Çocuklardan biri acıkmıştı, ilk o davrandı ve elini vazonun dar ağzından içeri soktu. Elmayı yakaladı, çıkarmaya çalışıyor, ama başaramıyordu.
Çocuk, “Elimi çıkaramıyorum!” diye söylendi.
Konfüçyüs, “Elmayı sıkı sıkı tutmaktan vazgeçmediğin sürece, elini çıkarman mümkün olmayacak” dedi.
Çocuk elmayı elinden bırakmak istemiyordu; ama sonunda zorunlu olarak bıraktı. Elini vazodan çıkardığında, yüzünde şaşkınlık okunuyordu…
“Elmanın vazodan nasıl çıkarılabileceği konusunda sizin bir fikriniz var mı?” diye sorulunca…
Konfüçyüs, vazoyu yerden alıp ters çevirdi. Elma vazonun içinden yuvarlanıp avucunun içine düştü. Çocukların hepsi gülmeye başladı. Aslında o kadar basit bir şeydi ki bu!
Konfüçyüs, “Fakat bu, göründüğü kadar basit değil” dedi ve elmayı havada tutarak konuşmasına şöyle devam etti:
- Bazen bir şeyi gerektiğinde bırakabilmek, zor bir iştir.
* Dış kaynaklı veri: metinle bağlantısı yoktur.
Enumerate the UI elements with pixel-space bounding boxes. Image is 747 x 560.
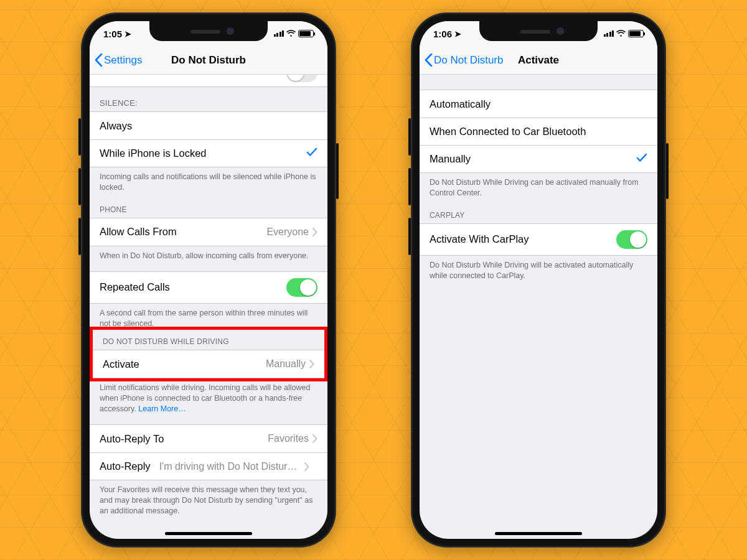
scheduled-switch[interactable] — [286, 75, 317, 82]
notch — [149, 21, 268, 41]
carplay-list: Activate With CarPlay — [420, 223, 657, 256]
repeated-calls-row[interactable]: Repeated Calls — [90, 272, 327, 303]
option-manually[interactable]: Manually — [420, 145, 657, 172]
activate-row[interactable]: Activate Manually — [93, 350, 324, 378]
phone-left: 1:05 ➤ Settings Do Not Disturb — [81, 12, 336, 548]
back-button[interactable]: Do Not Disturb — [420, 54, 503, 67]
phone-header: PHONE — [90, 194, 327, 218]
notch — [479, 21, 598, 41]
activate-footer: Limit notifications while driving. Incom… — [90, 378, 327, 416]
learn-more-link[interactable]: Learn More… — [138, 404, 186, 413]
home-indicator — [165, 532, 252, 535]
nav-bar: Settings Do Not Disturb — [90, 46, 327, 75]
autoreply-row[interactable]: Auto-Reply I'm driving with Do Not Distu… — [90, 452, 327, 480]
carplay-row[interactable]: Activate With CarPlay — [420, 224, 657, 255]
battery-icon — [298, 30, 314, 37]
home-indicator — [495, 532, 582, 535]
battery-icon — [628, 30, 644, 37]
chevron-right-icon — [304, 462, 309, 471]
silence-option-always[interactable]: Always — [90, 112, 327, 139]
chevron-right-icon — [309, 360, 314, 368]
back-button[interactable]: Settings — [90, 54, 142, 67]
carplay-footer: Do Not Disturb While Driving will be act… — [420, 256, 657, 282]
chevron-left-icon — [95, 54, 103, 67]
option-automatically[interactable]: Automatically — [420, 90, 657, 118]
silence-option-locked[interactable]: While iPhone is Locked — [90, 139, 327, 167]
silence-list: Always While iPhone is Locked — [90, 111, 327, 167]
silence-footer: Incoming calls and notifications will be… — [90, 167, 327, 194]
phone-right: 1:06 ➤ Do Not Disturb Activate — [411, 12, 666, 548]
activate-content[interactable]: Automatically When Connected to Car Blue… — [420, 75, 657, 539]
cellular-icon — [274, 30, 284, 37]
carplay-header: CARPLAY — [420, 200, 657, 223]
cellular-icon — [604, 30, 614, 37]
options-footer: Do Not Disturb While Driving can be acti… — [420, 173, 657, 200]
wifi-icon — [616, 30, 626, 37]
status-time: 1:05 — [103, 29, 122, 39]
highlight-box: DO NOT DISTURB WHILE DRIVING Activate Ma… — [90, 327, 327, 381]
repeated-footer: A second call from the same person withi… — [90, 304, 327, 330]
location-icon: ➤ — [125, 29, 131, 39]
screen-left: 1:05 ➤ Settings Do Not Disturb — [90, 21, 327, 539]
silence-header: SILENCE: — [90, 87, 327, 111]
scheduled-row-partial[interactable] — [90, 75, 327, 87]
allow-calls-list: Allow Calls From Everyone — [90, 218, 327, 246]
autoreply-list: Auto-Reply To Favorites Auto-Reply I'm d… — [90, 424, 327, 480]
chevron-right-icon — [312, 434, 317, 443]
autoreply-to-row[interactable]: Auto-Reply To Favorites — [90, 425, 327, 452]
allow-calls-row[interactable]: Allow Calls From Everyone — [90, 218, 327, 246]
status-time: 1:06 — [433, 29, 452, 39]
checkmark-icon — [306, 147, 317, 161]
back-label: Settings — [104, 54, 142, 67]
chevron-right-icon — [312, 228, 317, 236]
nav-bar: Do Not Disturb Activate — [420, 46, 657, 75]
repeated-list: Repeated Calls — [90, 271, 327, 304]
settings-content[interactable]: SILENCE: Always While iPhone is Locked I… — [90, 75, 327, 539]
allow-calls-footer: When in Do Not Disturb, allow incoming c… — [90, 246, 327, 263]
checkmark-icon — [636, 152, 647, 166]
back-label: Do Not Disturb — [434, 54, 503, 67]
location-icon: ➤ — [454, 29, 461, 39]
screen-right: 1:06 ➤ Do Not Disturb Activate — [420, 21, 657, 539]
dndwd-header: DO NOT DISTURB WHILE DRIVING — [93, 330, 324, 350]
wifi-icon — [286, 30, 296, 37]
autoreply-footer: Your Favorites will receive this message… — [90, 480, 327, 518]
option-car-bluetooth[interactable]: When Connected to Car Bluetooth — [420, 118, 657, 145]
activate-options-list: Automatically When Connected to Car Blue… — [420, 90, 657, 173]
activate-list: Activate Manually — [93, 350, 324, 378]
carplay-switch[interactable] — [616, 230, 647, 249]
chevron-left-icon — [425, 54, 433, 67]
stage: 1:05 ➤ Settings Do Not Disturb — [0, 0, 747, 560]
repeated-calls-switch[interactable] — [286, 278, 317, 297]
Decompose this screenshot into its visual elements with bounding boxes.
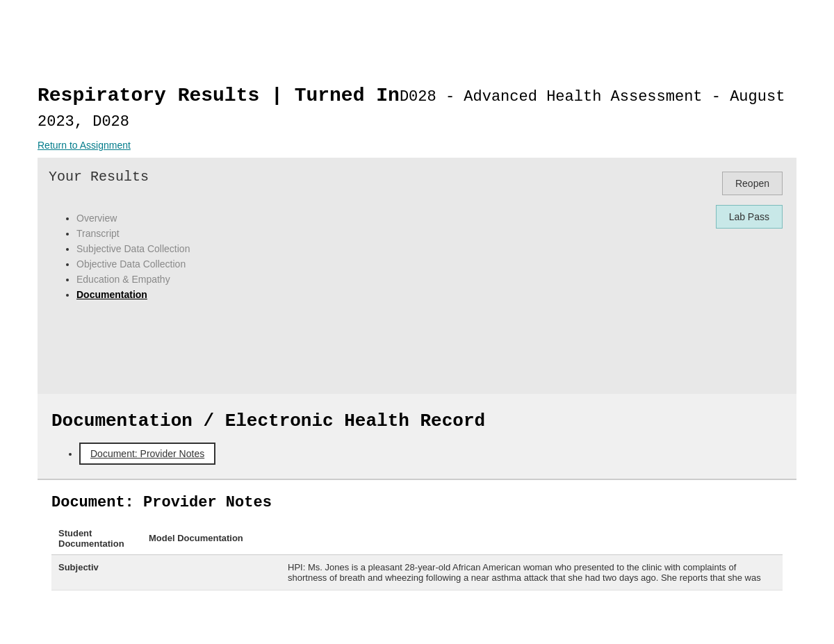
nav-item-overview[interactable]: Overview — [76, 213, 785, 224]
documentation-section-title: Documentation / Electronic Health Record — [51, 411, 783, 431]
return-to-assignment-link[interactable]: Return to Assignment — [38, 140, 131, 151]
doc-tabs-list: Document: Provider Notes — [51, 443, 783, 465]
nav-item-objective[interactable]: Objective Data Collection — [76, 258, 785, 270]
nav-link-transcript[interactable]: Transcript — [76, 228, 120, 239]
nav-item-education[interactable]: Education & Empathy — [76, 274, 785, 285]
lab-pass-button[interactable]: Lab Pass — [716, 205, 783, 229]
nav-link-subjective[interactable]: Subjective Data Collection — [76, 243, 190, 254]
results-title: Your Results — [49, 169, 785, 185]
title-main: Respiratory Results | Turned In — [38, 85, 400, 106]
reopen-button[interactable]: Reopen — [722, 172, 783, 195]
page-title: Respiratory Results | Turned InD028 - Ad… — [38, 83, 796, 134]
nav-link-education[interactable]: Education & Empathy — [76, 274, 170, 285]
nav-item-subjective[interactable]: Subjective Data Collection — [76, 243, 785, 254]
col-content-header — [281, 522, 783, 555]
col-model-header: Model Documentation — [142, 522, 281, 555]
nav-item-transcript[interactable]: Transcript — [76, 228, 785, 239]
documentation-section: Documentation / Electronic Health Record… — [38, 394, 796, 479]
table-row: Subjectiv HPI: Ms. Jones is a pleasant 2… — [51, 554, 783, 590]
row-label: Subjectiv — [51, 554, 142, 590]
doc-tab-item[interactable]: Document: Provider Notes — [79, 443, 783, 465]
doc-tab-provider-notes[interactable]: Document: Provider Notes — [79, 443, 215, 465]
row-content: HPI: Ms. Jones is a pleasant 28-year-old… — [281, 554, 783, 590]
provider-notes-title: Document: Provider Notes — [51, 494, 783, 511]
navigation-list: Overview Transcript Subjective Data Coll… — [49, 213, 785, 300]
nav-link-objective[interactable]: Objective Data Collection — [76, 258, 186, 270]
col-student-header: Student Documentation — [51, 522, 142, 555]
provider-notes-section: Document: Provider Notes Student Documen… — [38, 479, 796, 604]
documentation-table: Student Documentation Model Documentatio… — [51, 522, 783, 591]
row-model — [142, 554, 281, 590]
results-section: Your Results Reopen Lab Pass Overview Tr… — [38, 158, 796, 394]
nav-item-documentation[interactable]: Documentation — [76, 289, 785, 300]
nav-link-documentation[interactable]: Documentation — [76, 289, 147, 300]
nav-link-overview[interactable]: Overview — [76, 213, 117, 224]
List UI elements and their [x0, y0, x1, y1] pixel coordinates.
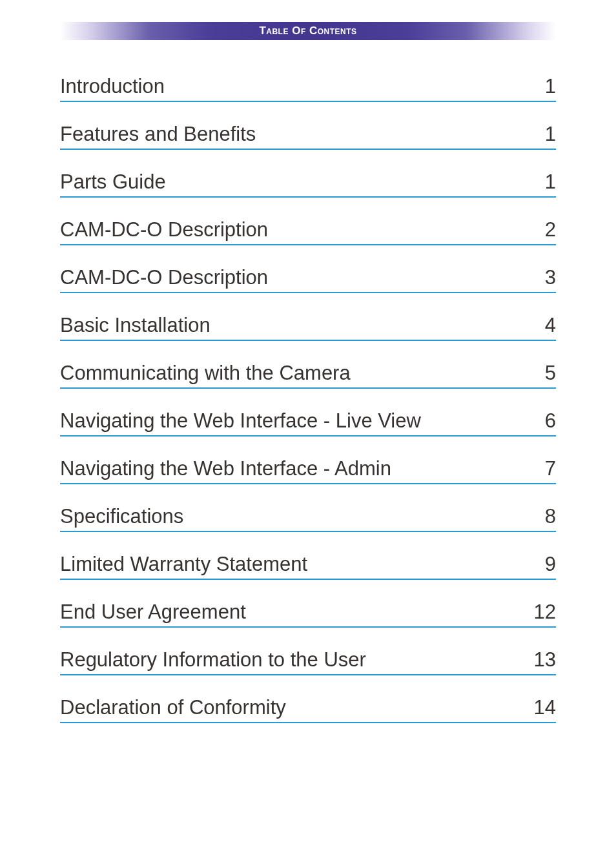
- toc-entry-title: Basic Installation: [60, 314, 210, 337]
- toc-entry[interactable]: Declaration of Conformity 14: [60, 692, 556, 723]
- header-bar: Table Of Contents: [60, 22, 556, 40]
- toc-entry-page: 2: [524, 218, 556, 242]
- toc-entry[interactable]: CAM-DC-O Description 3: [60, 262, 556, 293]
- toc-entry[interactable]: Regulatory Information to the User 13: [60, 644, 556, 675]
- toc-entry-page: 5: [524, 362, 556, 385]
- toc-entry-page: 1: [524, 123, 556, 146]
- toc-entry-page: 8: [524, 505, 556, 528]
- toc-entry[interactable]: Features and Benefits 1: [60, 119, 556, 150]
- toc-entry-title: Navigating the Web Interface - Admin: [60, 457, 391, 480]
- table-of-contents: Introduction 1 Features and Benefits 1 P…: [60, 71, 556, 723]
- toc-entry-title: CAM-DC-O Description: [60, 266, 268, 289]
- toc-entry-title: Navigating the Web Interface - Live View: [60, 409, 421, 433]
- toc-entry[interactable]: Parts Guide 1: [60, 167, 556, 198]
- toc-entry[interactable]: Communicating with the Camera 5: [60, 358, 556, 389]
- toc-entry-title: Regulatory Information to the User: [60, 648, 366, 672]
- toc-entry-page: 7: [524, 457, 556, 480]
- toc-entry-page: 1: [524, 75, 556, 98]
- toc-entry[interactable]: Specifications 8: [60, 501, 556, 532]
- toc-entry[interactable]: Introduction 1: [60, 71, 556, 102]
- toc-entry-title: Specifications: [60, 505, 183, 528]
- toc-entry-page: 12: [524, 601, 556, 624]
- toc-entry[interactable]: End User Agreement 12: [60, 597, 556, 628]
- toc-entry-title: Parts Guide: [60, 170, 166, 194]
- toc-entry[interactable]: Navigating the Web Interface - Live View…: [60, 406, 556, 437]
- toc-entry[interactable]: CAM-DC-O Description 2: [60, 214, 556, 245]
- toc-entry-page: 4: [524, 314, 556, 337]
- toc-entry-page: 14: [524, 696, 556, 719]
- page-title: Table Of Contents: [259, 25, 356, 37]
- toc-entry-title: Introduction: [60, 75, 165, 98]
- toc-entry-title: End User Agreement: [60, 601, 246, 624]
- toc-entry-page: 6: [524, 409, 556, 433]
- toc-entry-title: Features and Benefits: [60, 123, 256, 146]
- toc-entry-title: Limited Warranty Statement: [60, 553, 307, 576]
- toc-entry-page: 1: [524, 170, 556, 194]
- toc-entry-page: 9: [524, 553, 556, 576]
- toc-entry-title: Communicating with the Camera: [60, 362, 351, 385]
- toc-entry[interactable]: Navigating the Web Interface - Admin 7: [60, 453, 556, 484]
- toc-entry[interactable]: Basic Installation 4: [60, 310, 556, 341]
- toc-entry-page: 13: [524, 648, 556, 672]
- toc-entry[interactable]: Limited Warranty Statement 9: [60, 549, 556, 580]
- toc-entry-title: CAM-DC-O Description: [60, 218, 268, 242]
- toc-entry-title: Declaration of Conformity: [60, 696, 286, 719]
- toc-entry-page: 3: [524, 266, 556, 289]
Onu bırakabilmek de bir beceridir. Eğer bir şeyi zorla tuttuğunuzda, ulaşmak istediğiniz şeyi engellediğini görüyorsanız, o zaman onu özgür bırakmalısınız. Eğer yanlış bir şey yapıyorsanız, o zaman buna son vermelisiniz. Eğer kendinize ve başkalarına karşı dürüst davranmıyorsanız, bu hilekârlığı hemen durdurmalısınız. İşte, ancak o zaman hedefinize ulaşabilirsiniz.
*****
TEBESSÜM
Nasihat
Bir öğrencisi Thales’e sorar:
- Size göre dünyada biricik ve devamlı olan şey nedir
- Ümit, zira bizi en son bırakan budur.
- Peki, öyleyse en kolay olan şey nedir?
- Başkasına nasihat vermek.
*****
GÜNÜN SÖZÜ
Aslında insanların gerçek yüzleri her zaman ortadadır; sadece bakmakta ve anlamakta geç kalırsın.